I felt the blood drain from my face. “It’s her right.”
“You’re surely not that passive. Don’t you understand what this is all about? You’ve always been her favorite. Yet she’s never been able to have you exclusively. She’s lost you many times—firstly to your duty, and her position of course, and then to the Exiles. When you were taken, she mourned in her own way, and she suffered with the growing child.”
“A Mistress may have favorites. She has the choice of all her men.”
Seleste leaned in more closely and her eyes were bright with a selfish cynicism. “She doesn’t want them, you fool. Only you. She’s a determined woman and has been a fair Mistress of her Household. She’s true to the city and the Devotions, and hides her bias well, most of the time. But her need for you has been as subversive as yours for the boy.”
I shook my head stubbornly. A Mistress mustn’t show unusual preference for a soldier. Love was a word used by immature Ladies in sexual play, as I’d once explained to Dax, and Remainder children who knew no better. I was the presumed traitor here, not my Mistress.
“Then you returned.” Seleste sighed heavily. “But with your protégé in tow and your whole loyalty in question. This final betrayal has destroyed her. She’s beyond reason. Despite your ridiculous stories and your defense of each other, she’s demanded you be punished as if the coupling had taken place.”

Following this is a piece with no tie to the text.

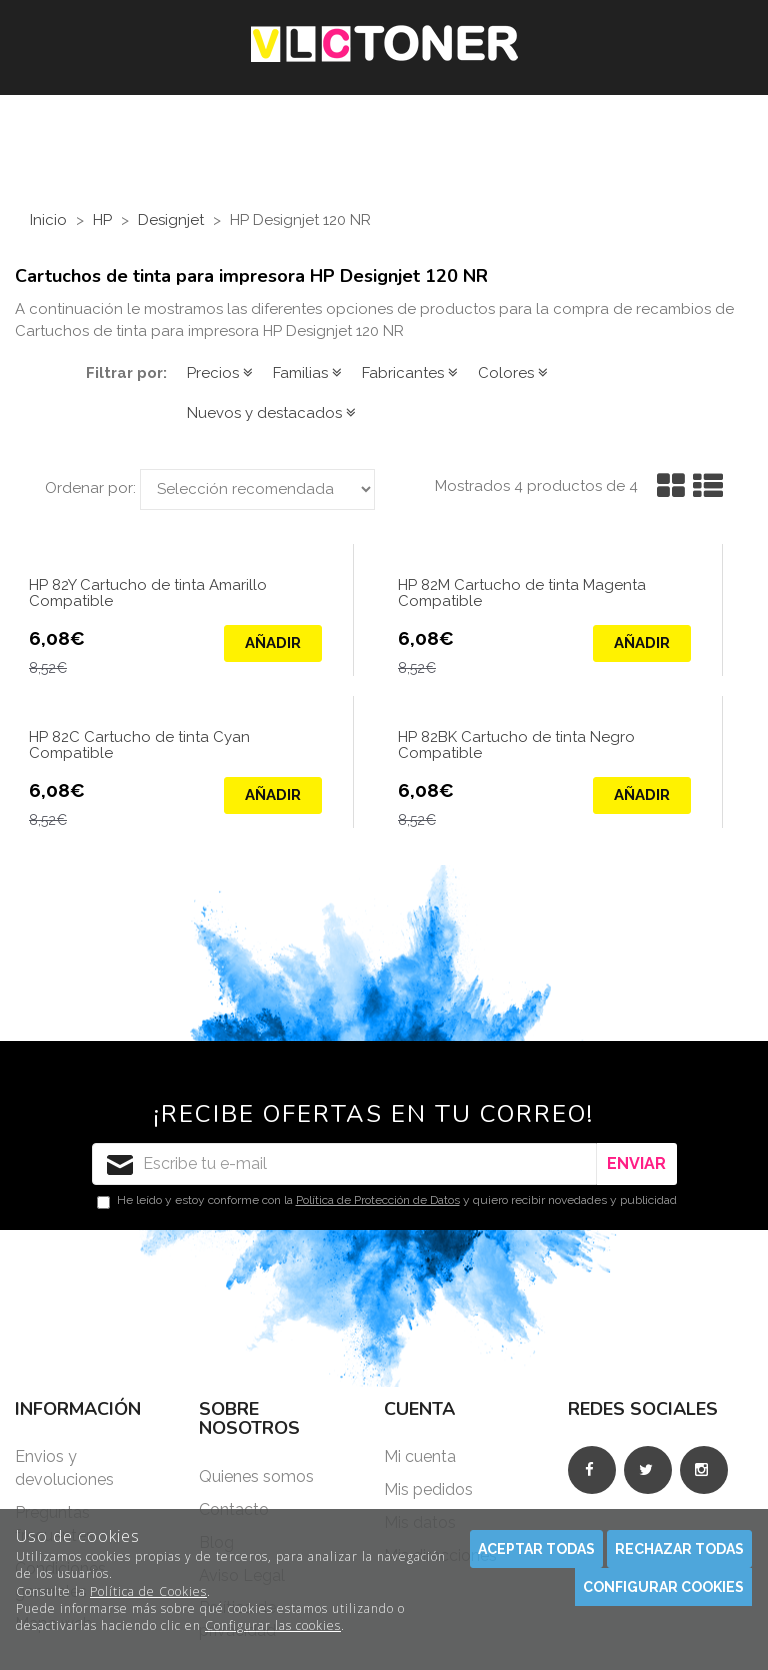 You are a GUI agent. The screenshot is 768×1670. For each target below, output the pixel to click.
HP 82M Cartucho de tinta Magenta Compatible (522, 594)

I knew the law. I knew my Mistress. She’d never wavered from a decision in the past.
“When will it be?” I asked. I wondered who would carry out the sentence.
“For the city’s sake, no such thing will happen to you!” Seleste’s renewed anger startled me. “The woman’s an idiot. I’ve told her so, and she’ll lose you now for certain. To me! She is the one who’ll be punished.”

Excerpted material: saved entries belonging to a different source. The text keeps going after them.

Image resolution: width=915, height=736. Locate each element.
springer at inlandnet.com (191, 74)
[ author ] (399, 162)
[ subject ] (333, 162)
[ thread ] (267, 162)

I stared at her, astounded. “The rules insist—”
“I will be the rules of this city,” she hissed. “And for now, my will is law in this Household, whatever your Mistress says. You’ll come away with me, Maen, back to
my Household. I need you in my Guard, regardless of how you’ve been affected by your time outside the city. I need you beside me. To be with me.”
I gaped at her. I must have looked ridiculous. Our voices had risen, and Zander’s face was flushed. He knew what we were discussing.

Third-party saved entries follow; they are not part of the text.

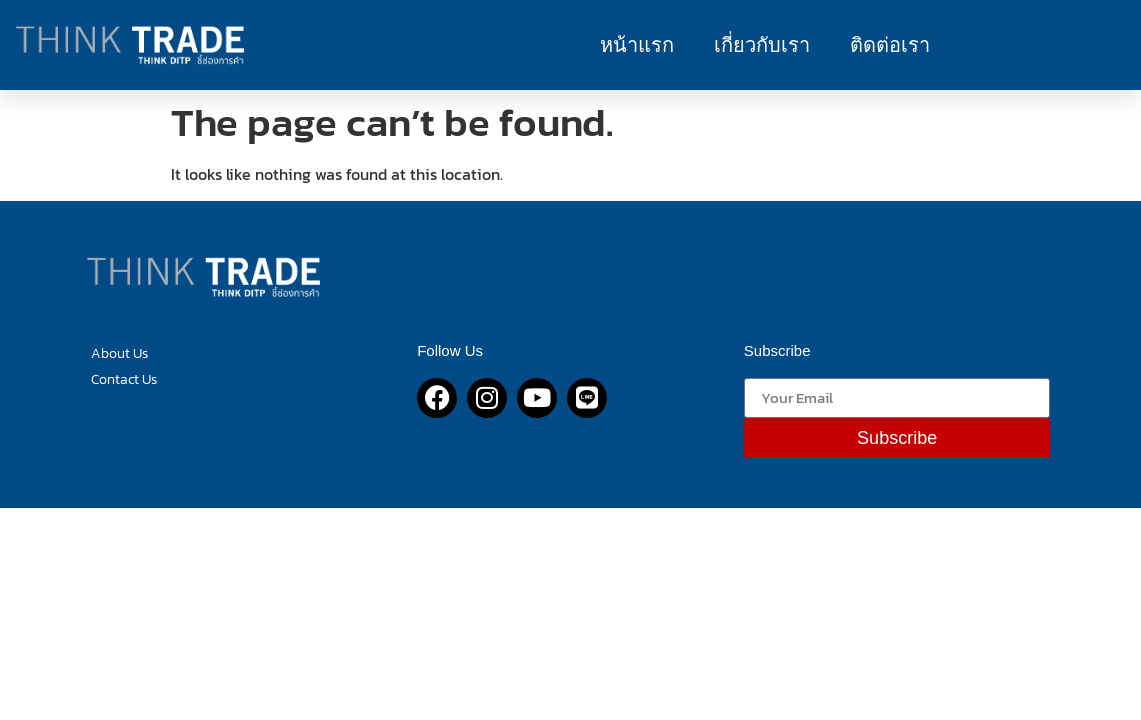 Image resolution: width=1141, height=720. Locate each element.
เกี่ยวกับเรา (762, 45)
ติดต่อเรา (890, 45)
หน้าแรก (637, 45)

“You have no need of a Gold Warrior,” I said a little hoarsely. “I’ll never be as strong again, not as secure in battle.”
She shrugged, but she was gentler now. She rested her hand back on my arm, her palm cool against my heat. “Jarmen has gone. I sent him to another House, for he was a disappointment to me. I may have whomever I please. Besides, I don’t want you in battle. I have another role for you.”
I recognized that look in her eyes now. It was, indeed, a reflection of the zeal in Eila’s eyes—but from the emotion, not the woman herself. Seleste wanted me as her partner.
“That’s above and beyond anything a soldier should provide.” I deliberately dropped my voice again. “Mistress, that talk is dangerous. The rules forbid it.” For Devotions’ sake, she’d only just now chastised my Mistress for the same personal desire.
“Things will change when I’m Queen,” she murmured, sliding her smooth hand up my arm. “I’ll have more children, not by you necessarily, but they might be ours. You’ll be with me. You’re the only one I’ve talked to about the changes that will come, that are already happening. It’s shortsighted of us to ignore them. We’ll prepare for them and take the city for ours.”
“It’s madness.” I couldn’t think of anything else to say, and I knew I was appallingly disrespectful. I expected her to strike me again.
But she smiled instead. Her beauty was magnificent in that smile. Her face lit up, and I knew why she would be Queen. No one could fail to follow her, with the dark shine in her eyes and the seductive strength of her arrogance. “You think I don’t see the change in you? You’re walking evidence of what our men may be in the future. Many fear it, for it undermines the rule of this city. But I welcome it! You’ve matured, Maen—you’ve become more of the man I desire. The fire in you now has been released from military duty. Your intelligence will no longer be wasted on incestuous strategy and blind obedience to your Mistress.” She lifted her face, turning it slightly, and I knew what she wanted. The royal perfume wafted past me. I bent my head and touched my lips to her cheek.